# [THE TASK]
This task calls for the lines below starting at the one containing "las tarjetas de visita" and ending at the one containing "Технология бетонирования", repeated exactly with both ends kept and pictures left out.
[[ DATA SHOWN open ]]
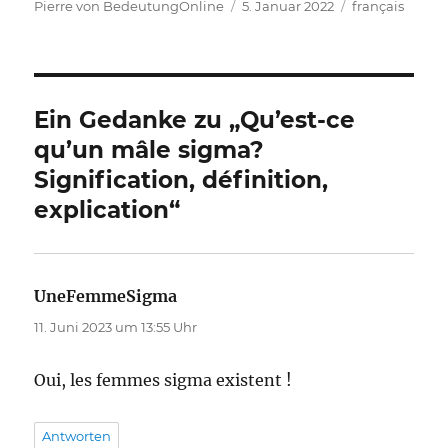
Autor
Veröffentlicht
Kategorien
Pierre von BedeutungOnline
5. Januar 2022
français
am
Ein Gedanke zu „Qu’est-ce
qu’un mâle sigma?
Signification, définition,
explication“
UneFemmeSigma
sagt:
11. Juni 2023 um 13:55 Uhr
Oui, les femmes sigma existent !
Antworten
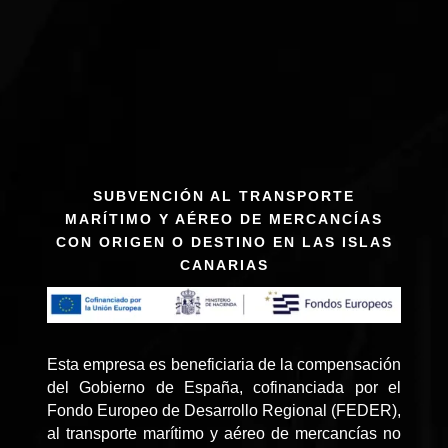
SUBVENCIÓN AL TRANSPORTE
MARÍTIMO Y AÉREO DE MERCANCÍAS
CON ORIGEN O DESTINO EN LAS ISLAS
CANARIAS
Esta empresa es beneficiaria de la compensación
del Gobierno de España, cofinanciada por el
Fondo Europeo de Desarrollo Regional (FEDER),
al transporte marítimo y aéreo de mercancías no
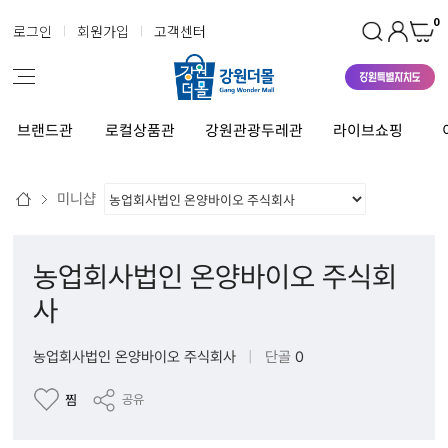
0
로그인
회원가입
고객센터
브랜드관
로컬상품관
강원관광두레관
라이브쇼핑
미니샵
농업회사법인 온양바이오 주식회
사
농업회사법인 온양바이오 주식회사
|
단골
0
찜
공유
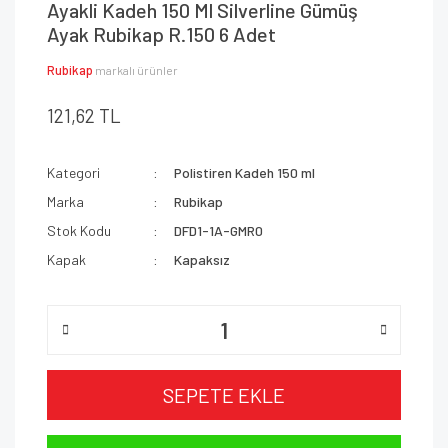
Ayakli Kadeh 150 Ml Silverline Gümüş
Ayak Rubikap R.150 6 Adet
Rubikap
markalı ürünler
121,62 TL
Kategori
Polistiren Kadeh 150 ml
Marka
Rubikap
Stok Kodu
DFD1-1A-GMR0
Kapak
Kapaksız
SEPETE EKLE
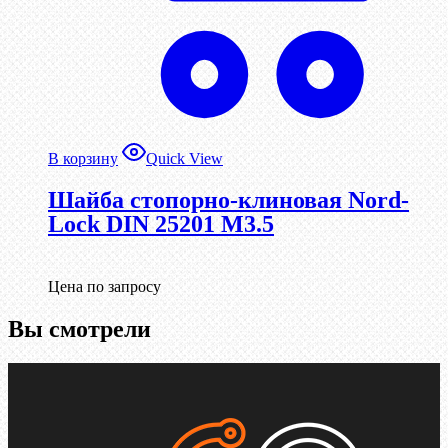
В корзину
Quick View
Шайба стопорно-клиновая Nord-
Lock DIN 25201 М3.5
Цена по запросу
Вы смотрели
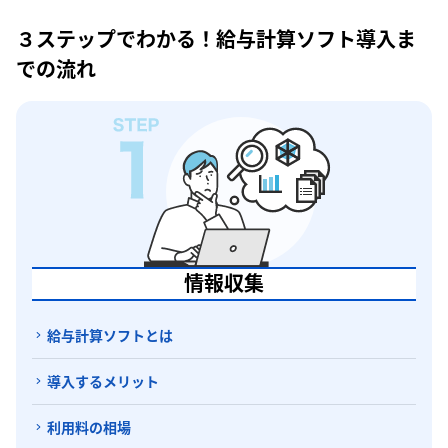
３ステップでわかる！給与計算ソフト導入ま
での流れ
情報収集
給与計算ソフトとは
導入するメリット
利用料の相場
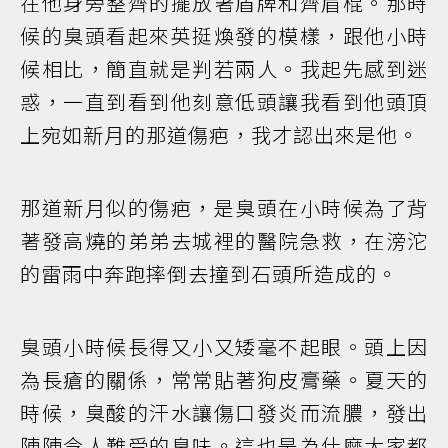
在他身旁整齊的擺放著盾牌和齊眉棍。那時
候的臭頭看起來英挺煥發的模樣，跟他小時
候相比，簡直就是判若兩人。我起先感到迷
惑，一直到看到他刻意低頭讓我看到他頭頂
上宛如新月的那道傷疤，我才認出來是他。
那道新月似的傷疤，是臭頭在小時候為了背
著發高燒的弟弟去城裡的醫院急救，在滂沱
的雷雨中奔跑摔倒去撞到石頭所造成的。
臭頭小時候長得又小又矮毫不起眼。頭上因
為長瘡的關係，常常貼著狗皮膏藥。夏天的
時候，臭酸的汗水讓傷口發炎而流膿，發出
陣陣令人難受的臭味。這也是為什麼大家都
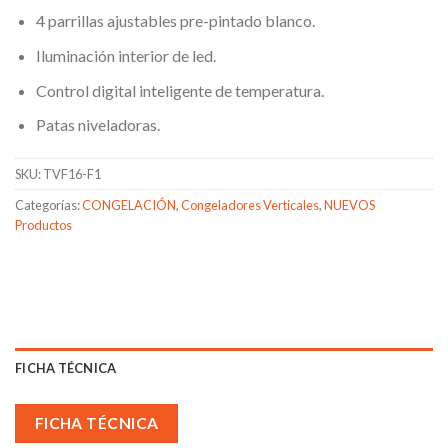
4 parrillas ajustables pre-pintado blanco.
Iluminación interior de led.
Control digital inteligente de temperatura.
Patas niveladoras.
SKU:
TVF16-F1
Categorías:
CONGELACIÓN
,
Congeladores Verticales
,
NUEVOS
Productos
FICHA TÉCNICA
FICHA TÉCNICA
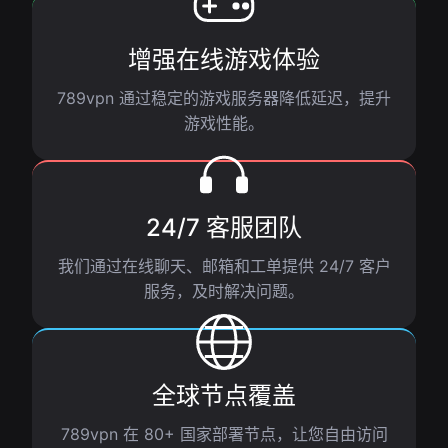
增强在线游戏体验
789vpn 通过稳定的游戏服务器降低延迟，提升
游戏性能。
24/7 客服团队
我们通过在线聊天、邮箱和工单提供 24/7 客户
服务，及时解决问题。
全球节点覆盖
789vpn 在 80+ 国家部署节点，让您自由访问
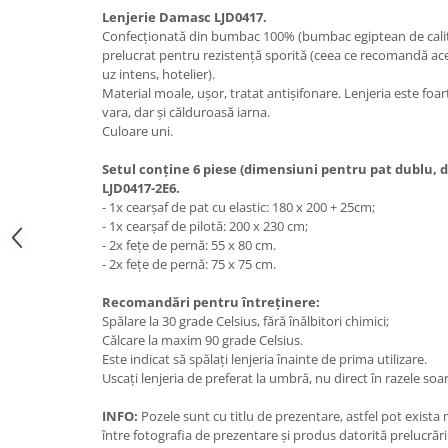
Lenjerie Damasc LJD0417.
Confecționată din bumbac 100% (bumbac egiptean de calita
prelucrat pentru rezistență sporită (ceea ce recomandă aces
uz intens, hotelier).
Material moale, ușor, tratat antișifonare. Lenjeria este foa
vara, dar și călduroasă iarna.
Culoare uni.
Setul conține 6 piese (dimensiuni pentru pat dublu,
LJD0417-2E6.
- 1x cearșaf de pat cu elastic: 180 x 200 + 25cm;
- 1x cearșaf de pilotă: 200 x 230 cm;
- 2x fețe de pernă: 55 x 80 cm.
- 2x fețe de pernă: 75 x 75 cm.
Recomandări pentru întreținere:
Spălare la 30 grade Celsius, fără înălbitori chimici;
Călcare la maxim 90 grade Celsius.
Este indicat să spălați lenjeria înainte de prima utilizare.
Uscați lenjeria de preferat la umbră, nu direct în razele soar
INFO:
Pozele sunt cu titlu de prezentare, astfel pot exista 
între fotografia de prezentare și produs datorită prelucrării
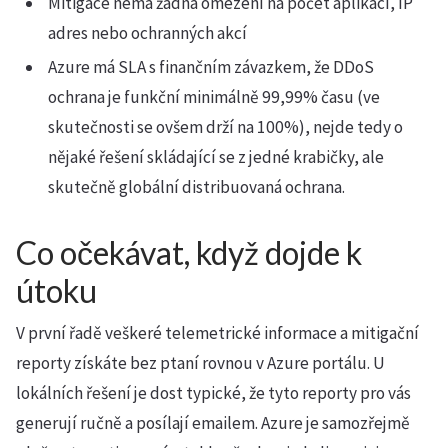
Mitigace nemá žádná omezení na počet aplikací, IP
adres nebo ochranných akcí
Azure má SLA s finančním závazkem, že DDoS
ochrana je funkční minimálně 99,99% času (ve
skutečnosti se ovšem drží na 100%), nejde tedy o
nějaké řešení skládající se z jedné krabičky, ale
skutečně globální distribuovaná ochrana.
Co očekávat, když dojde k
útoku
V první řadě veškeré telemetrické informace a mitigační
reporty získáte bez ptaní rovnou v Azure portálu. U
lokálních řešení je dost typické, že tyto reporty pro vás
generují ručně a posílají emailem. Azure je samozřejmě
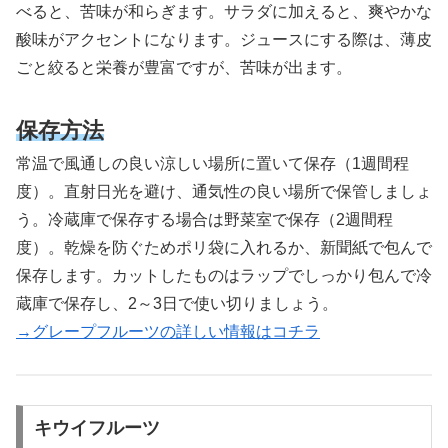
べると、苦味が和らぎます。サラダに加えると、爽やかな
酸味がアクセントになります。ジュースにする際は、薄皮
ごと絞ると栄養が豊富ですが、苦味が出ます。
保存方法
常温で風通しの良い涼しい場所に置いて保存（1週間程
度）。直射日光を避け、通気性の良い場所で保管しましょ
う。冷蔵庫で保存する場合は野菜室で保存（2週間程
度）。乾燥を防ぐためポリ袋に入れるか、新聞紙で包んで
保存します。カットしたものはラップでしっかり包んで冷
蔵庫で保存し、2～3日で使い切りましょう。
→グレープフルーツの詳しい情報はコチラ
キウイフルーツ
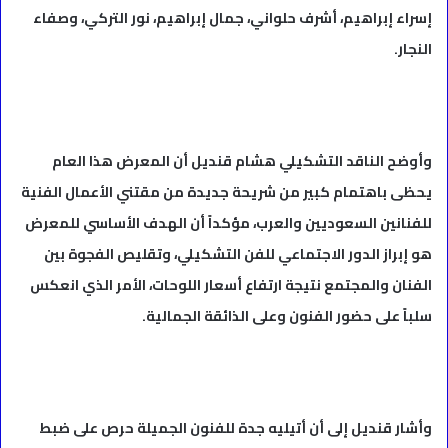
إسراء إبراهيم، أشرف حلواني، جمال إبراهيم، نور التركي، وصفاء
النجار.
وأوضح الناقد التشكيلي هشام قنديل أن المعرض هذا العام
يحظى باهتمام كبير من شريحة جديدة من مقتني الأعمال الفنية
للفنانين السعوديين والعرب، مؤكداً أن الهدف الأساسي للمعرض
هو إبراز الدور الاجتماعي للفن التشكيلي، وتقليص الفجوة بين
الفنان والمجتمع نتيجة ارتفاع أسعار اللوحات، الأمر الذي انعكس
سلباً على حضور الفنون وعلى الذائقة الجمالية.
وأشار قنديل إلى أن أتيليه جدة للفنون الجميلة حرص على ضبط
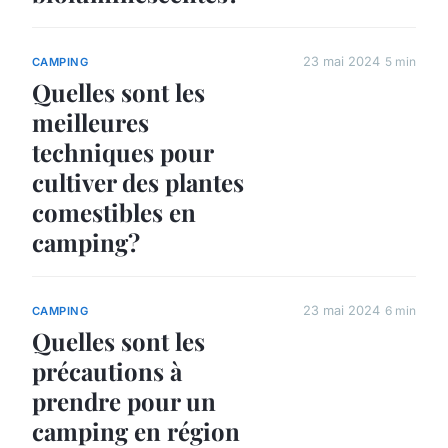
23 mai 2024
5 min
CAMPING
Quelles sont les
meilleures
techniques pour
cultiver des plantes
comestibles en
camping?
23 mai 2024
6 min
CAMPING
Quelles sont les
précautions à
prendre pour un
camping en région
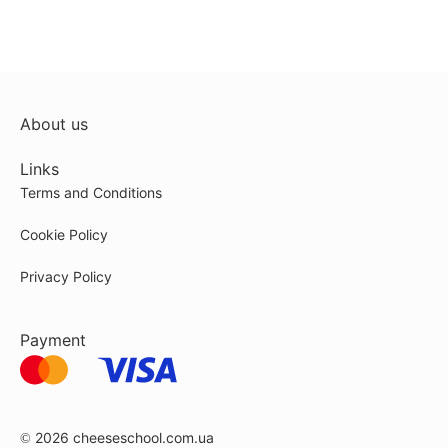
About us
Links
Terms and Conditions
Cookie Policy
Privacy Policy
Payment
© 2026
cheeseschool.com.ua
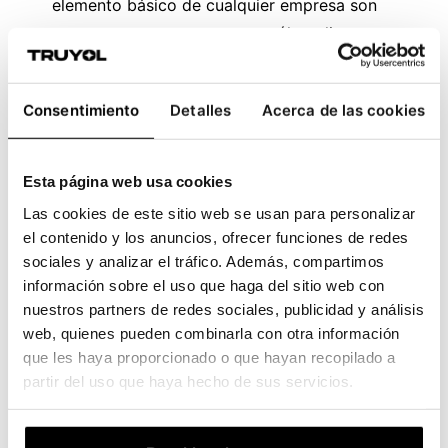
elemento básico de cualquier empresa son
las tarjetas de visita
y, con sólo aplicar un
poco de creatividad, es posible configurar
maravillas para la presentación. En el caso
Consentimiento
Detalles
Acerca de las cookies
de la firma ficticia de cosmética de lujo,
FORÊT NOIRE, se ha impreso esta original
tarjeta sobre el
papel creativo
Conqueror
Esta página web usa cookies
verjurado, lo que combina diseño y textura.
Las cookies de este sitio web se usan para personalizar
Para elevar aún más su creatividad, se le ha
el contenido y los anuncios, ofrecer funciones de redes
aplicado
el
troquel láser,
que le confiere la
sociales y analizar el tráfico. Además, compartimos
información sobre el uso que haga del sitio web con
forma de su imagotipo, la Costilla de Adán.
nuestros partners de redes sociales, publicidad y análisis
web, quienes pueden combinarla con otra información
que les haya proporcionado o que hayan recopilado a
partir del uso que haya hecho de sus servicios.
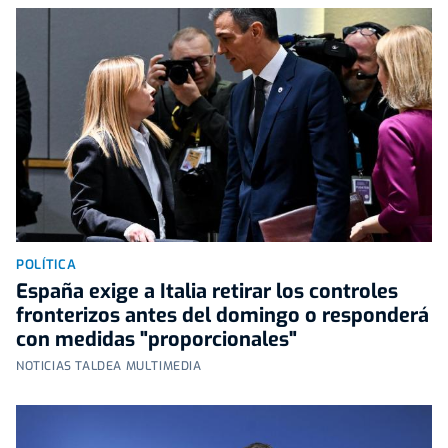
POLÍTICA
España exige a Italia retirar los controles
fronterizos antes del domingo o responderá
con medidas "proporcionales"
NOTICIAS TALDEA MULTIMEDIA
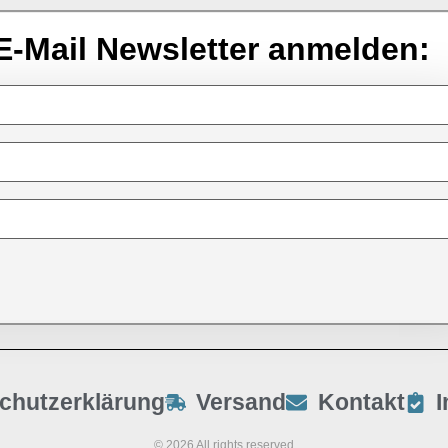
E-Mail Newsletter anmelden:
chutzerklärung
Versand
Kontakt
© 2026 All rights reserved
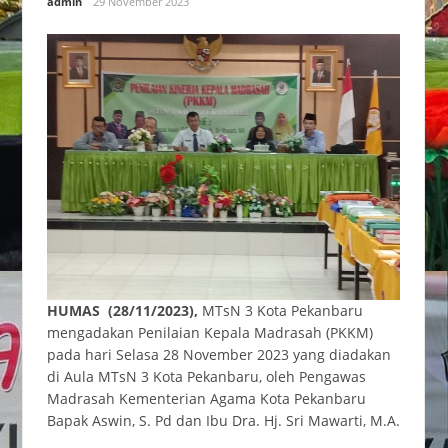
admin
29 November 2023
HUMAS (28/11/2023),
MTsN 3 Kota Pekanbaru
mengadakan Penilaian Kepala Madrasah (PKKM)
pada hari Selasa 28 November 2023 yang diadakan
di Aula MTsN 3 Kota Pekanbaru, oleh Pengawas
Madrasah Kementerian Agama Kota Pekanbaru
Bapak Aswin, S. Pd dan Ibu Dra. Hj. Sri Mawarti, M.A.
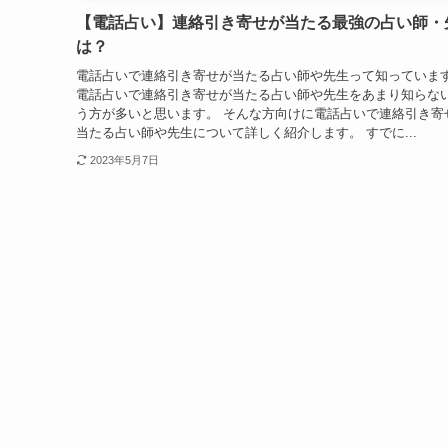
【電話占い】連絡引き寄せが当たる最強の占い師・
は？
電話占いで連絡引き寄せが当たる占い師や先生って知っていま
電話占いで連絡引き寄せが当たる占い師や先生をあまり知らな
う方が多いと思います。 そんな方向けに電話占いで連絡引き寄
当たる占い師や先生について詳しく紹介します。 すでに...
2023年5月7日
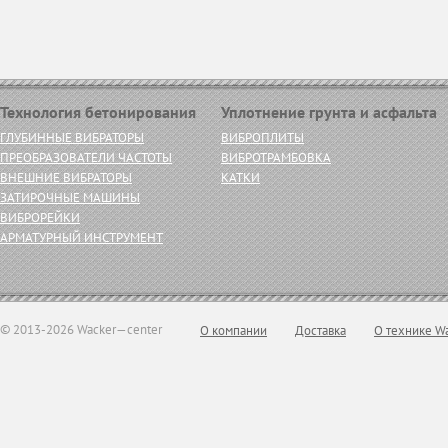
Технология бетонирования
Уплотнение грунта и асфальта
ГЛУБИННЫЕ ВИБРАТОРЫ
ВИБРОПЛИТЫ
ПРЕОБРАЗОВАТЕЛИ ЧАСТОТЫ
ВИБРОТРАМБОВКА
ВНЕШНИЕ ВИБРАТОРЫ
КАТКИ
ЗАТИРОЧНЫЕ МАШИНЫ
ВИБРОРЕЙКИ
АРМАТУРНЫЙ ИНСТРУМЕНТ
© 2013-2026 Wacker—center
О компании
Доставка
О технике W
[[ DATA SHOWN closed ]]
# [YOUR RESPONSE]
las tarjetas de visita
y, con sólo aplicar un
poco de creatividad, es posible configurar
maravillas para la presentación. En el caso
Consentimiento
Detalles
Acerca de las cookies
de la firma ficticia de cosmética de lujo,
FORÊT NOIRE, se ha impreso esta original
tarjeta sobre el
papel creativo
Conqueror
Esta página web usa cookies
verjurado, lo que combina diseño y textura.
Las cookies de este sitio web se usan para personalizar
Para elevar aún más su creatividad, se le ha
el contenido y los anuncios, ofrecer funciones de redes
aplicado
el
troquel láser,
que le confiere la
sociales y analizar el tráfico. Además, compartimos
información sobre el uso que haga del sitio web con
forma de su imagotipo, la Costilla de Adán.
nuestros partners de redes sociales, publicidad y análisis
web, quienes pueden combinarla con otra información
que les haya proporcionado o que hayan recopilado a
partir del uso que haya hecho de sus servicios.
POLÍTICA
España exige a Italia retirar los controles
fronterizos antes del domingo o responderá
con medidas "proporcionales"
NOTICIAS TALDEA MULTIMEDIA
E-Mail Newsletter anmelden:
chutzerklärung
Versand
Kontakt
© 2026 All rights reserved
admin
29 November 2023
HUMAS (28/11/2023),
MTsN 3 Kota Pekanbaru
mengadakan Penilaian Kepala Madrasah (PKKM)
pada hari Selasa 28 November 2023 yang diadakan
di Aula MTsN 3 Kota Pekanbaru, oleh Pengawas
Madrasah Kementerian Agama Kota Pekanbaru
Bapak Aswin, S. Pd dan Ibu Dra. Hj. Sri Mawarti, M.A.
【電話占い】連絡引き寄せが当たる最強の占い師・
は？
電話占いで連絡引き寄せが当たる占い師や先生って知っていま
電話占いで連絡引き寄せが当たる占い師や先生をあまり知らな
う方が多いと思います。 そんな方向けに電話占いで連絡引き寄
当たる占い師や先生について詳しく紹介します。 すでに...
2023年5月7日
Технология бетонирования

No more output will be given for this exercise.